Pass the house with the wood-slatted bed underneath, where people sit and visit since the houses are too hot during the day; the yard has an impressive pile of chainsaw-milled wood. Pass the rough, squat-only outhouse and the rainwater collection jar. Park and get out. Let your toes squish through the green-black slime and mud, constantly wet from the dip shower between the houses; the chickens, cows, ducks and dishwater; and runoff from cleaning the day’s catch of fish from the Mekong. Step carefully through neighboring Yusof’s unkept banana grove, maneuvering past trash and decomposing items.
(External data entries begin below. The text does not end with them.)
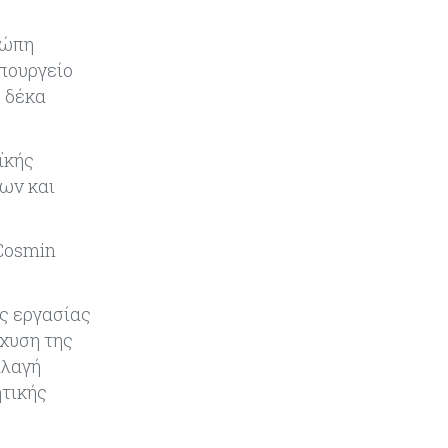
Κόσμος
09-08-2026
ρώπη
Golden Fleet: Τα νέα θωρηκτά του
Υπουργείο
Τραμπ που προκαλούν αντιδράσεις
 δέκα
και ο λογαριασμός – μαμούθ
Κόσμος
09-08-2026
ϊκής
Ποιες πόλεις χτίζουν τους
ων και
περισσότερους ουρανοξύστες
 Cosmin
Κόσμος
09-08-2026
Πώς οι big tech εκτόξευσαν την
κεφαλαιοποίηση του Nasdaq 100
ς εργασίας
κατά $3,5 τρισ.
σχυση της
λλαγή
Αρθρογραφία
09-08-2026
ητικής
Η επενδυτική κουλτούρα που
λείπει από την Κύπρο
The boards of Yusof’s house are wearing thin, and they could not look any older from years of sun and rain and all the cows tied there. Seven of them. His yard smells very fertile. Watch your step. Look for dry spots.

Greet Yusof and his wife at their house and invite them along. Hurry now. Today, Simon, our project assistant, has prepared a lesson called “Who is in God’s family?” based on Mathew 12:46-50.

Walk by the witch doctor’s house. Greet his patients. See their split-bamboo splints tied with bits of old cloth rubbed in pastes and potions. These people need real medical care; those bones should not be splinted until they are set. He is doing his
best with what he knows, but to me, it looks like a crime against humanity. Smile at his patients and try to encourage them.

Everyone, find a spot on the grass mat. Hear the towering bamboos groan as the wind rubs them together. Now comes the moment for which I have been waiting.

Lun ho somgike tie c-paik tooie Isa; (I have decided to follow Jesus;)
Lun ho somgike tie c-paik tooie Isa;
Lun ho somgike tie c-paik tooie Isa;
lun bi ktok-oh, (no turning back,)
lun bi ktok-oh.

Today is the first time we have sung it in their language. Simon worked hard, getting the syllables to fit the tune and not to be a tongue twister. He taught it to us. He was so proud. You would have been, too.